The AI Governance Question Every Board Is Avoiding

Boards are fielding more AI questions than ever. In the past year alone, the volume of AI-related agenda items has surged across industries — and that trend shows no sign of slowing.

Most of the conversations I see stay stuck at the technical layer: model types, data privacy architecture, vendor security certifications. These aren’t the wrong things to discuss. But too often they become a way to feel rigorous without being accountable. Boards walk away feeling briefed when they should be walking away with answers.

The governance question I’d push every board to answer first is much simpler than any of that: what decisions are being influenced by AI output, and who catches it when the output is wrong?

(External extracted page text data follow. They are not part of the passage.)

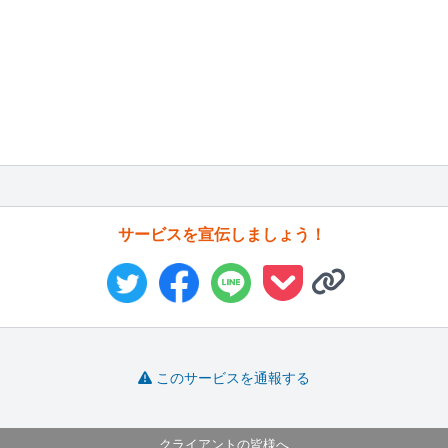
サービスを宣伝しましょう！
このサービスを通報する
クライアントの皆様へ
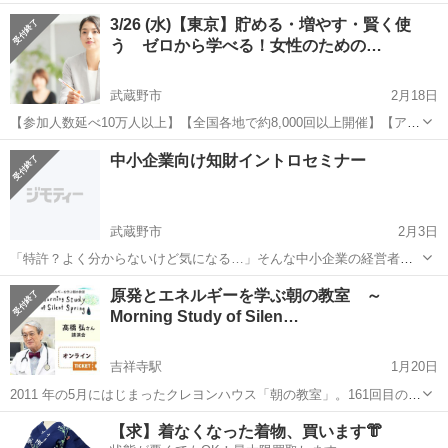
ケート満足度92％】 お金のお悩みはつきないですが、「難しいことは
東京
武蔵野市
セミナー
お金
3/26 (水)【東京】貯める・増やす・賢く使
分からない」、そんな声が多いのも事実…。 ・NISAやiDeCo、興味は
う ゼロから学べる！女性のための…
ある...
武蔵野市
2月18日
【参加人数延べ10万人以上】【全国各地で約8,000回以上開催】【アン
ケート満足度92％】 お金のお悩みはつきないですが、「難しいことは
東京
武蔵野市
セミナー
お金
中小企業向け知財イントロセミナー
分からない」、そんな声が多いのも事実…。 ・NISAやiDeCo、興味は
ある...
武蔵野市
2月3日
「特許？よく分からないけど気になる…」そんな中小企業の経営者や
担当者の方へ！💡 入退室自由となっております。 申し込みは、こちら
東京
武蔵野市
セミナー
オンライン
原発とエネルギーを学ぶ朝の教室 ～
からです。 ご都合が宜しければ是非よろしくお願いします‼️ https://...
Morning Study of Silen…
吉祥寺駅
1月20日
2011 年の5月にはじまったクレヨンハウス「朝の教室」。161回目の
「朝の教室」の講師は、「ファイトケミカルスープ」を考案した、医
東京
武蔵野市
吉祥寺駅
セミナー
院長
【求】着なくなった着物、買います👘
師の髙橋弘さんです。 ２人に１人ががんに罹患する時代。以前のよう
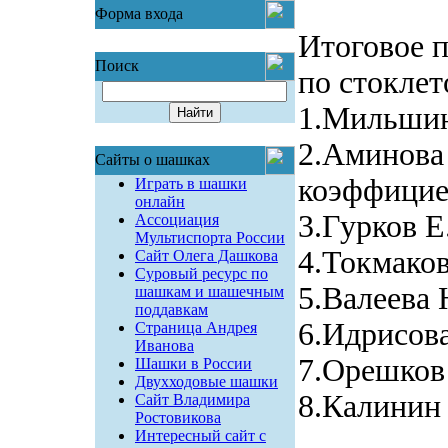
Форма входа
Итоговое п
Поиск
по стокле
1.Мильшин 
2.Амино
Сайты о шашках
коэффицие
Играть в шашки
онлайн
3.Гурков Е.
Ассоциация
Мультиспорта России
4.Токмаков
Сайт Олега Дашкова
Суровый ресурс по
5.Валеева 
шашкам и шашечным
поддавкам
6.Идрисова
Страница Андрея
Иванова
7.Орешков 
Шашки в России
Двухходовые шашки
8.Калинин 
Сайт Владимира
Ростовикова
Интересный сайт с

Not who owns the AI strategy. Not which committee reviews the vendor contracts. Not who approved the implementation roadmap. Who catches the errors — and how fast?

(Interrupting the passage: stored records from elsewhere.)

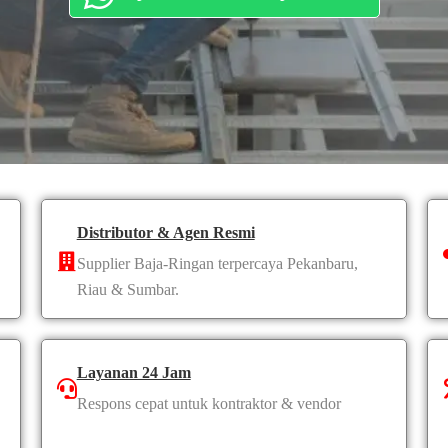
Distributor & Agen Resmi
Supplier Baja-Ringan terpercaya Pekanbaru,
Riau & Sumbar.
Layanan 24 Jam
Respons cepat untuk kontraktor & vendor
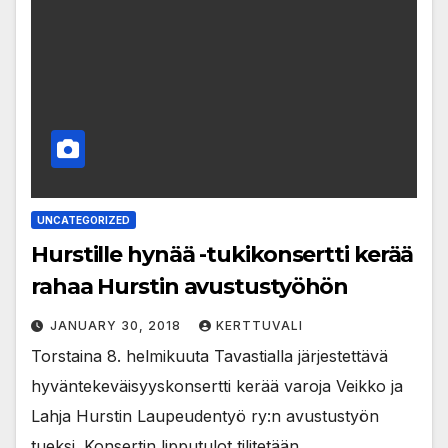
UNCATEGORIZED
Hurstille hynää -tukikonsertti kerää
rahaa Hurstin avustustyöhön
JANUARY 30, 2018
KERTTUVALI
Torstaina 8. helmikuuta Tavastialla järjestettävä
hyväntekeväisyyskonsertti kerää varoja Veikko ja
Lahja Hurstin Laupeudentyö ry:n avustustyön
tueksi. Konsertin lipputulot tilitetään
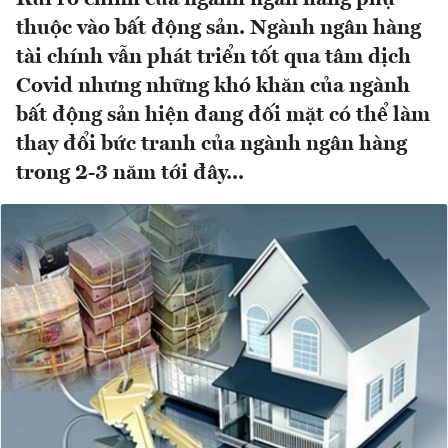
thuộc vào bất động sản. Ngành ngân hàng
tài chính vẫn phát triển tốt qua tâm dịch
Covid nhưng những khó khăn của ngành
bất động sản hiện đang đối mặt có thể làm
thay đổi bức tranh của ngành ngân hàng
trong 2-3 năm tới đây...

That’s the question that reveals whether oversight is real or decorative.

If the board can’t answer it for even one material workflow — a credit decision, hiring screen, a customer escalation, a compliance flag — the oversight gap is already open. And it’s open right now, not in some future quarter when the governance framework is finalized. The technical briefings can come later. This question can’t.

There’s nothing novel about this principle. Good governance has always started with accountability before complexity. You identify who is responsible when something goes wrong before you optimize for when things go right. Audit committees didn’t emerge because accounting got interesting — they emerged because the cost of errors without accountability was too high.

AI doesn’t change that principle. It just raises the stakes. When boards skip accountability and head straight for architecture, they’re not avoiding a hard conversation. They’re deferring a more expensive one.